-- Material provided follows --
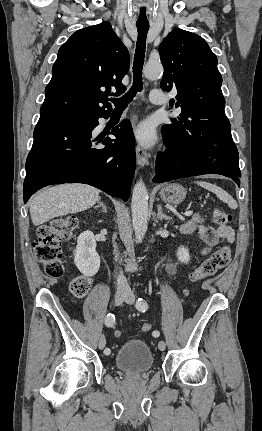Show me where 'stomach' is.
<instances>
[{
  "label": "stomach",
  "mask_w": 262,
  "mask_h": 431,
  "mask_svg": "<svg viewBox=\"0 0 262 431\" xmlns=\"http://www.w3.org/2000/svg\"><path fill=\"white\" fill-rule=\"evenodd\" d=\"M161 199L166 203L179 204L186 197V190L179 184H166L160 190Z\"/></svg>",
  "instance_id": "0dacf381"
}]
</instances>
-- Material provided concluded --
■ About this exercise: Take the listing above and restate it word for word, without its pictures.

■ Output for this exercise:
Show me where 'stomach' is.
<instances>
[{
  "label": "stomach",
  "mask_w": 262,
  "mask_h": 431,
  "mask_svg": "<svg viewBox=\"0 0 262 431\" xmlns=\"http://www.w3.org/2000/svg\"><path fill=\"white\" fill-rule=\"evenodd\" d=\"M161 199L166 203L179 204L186 197V190L179 184H166L160 190Z\"/></svg>",
  "instance_id": "0dacf381"
}]
</instances>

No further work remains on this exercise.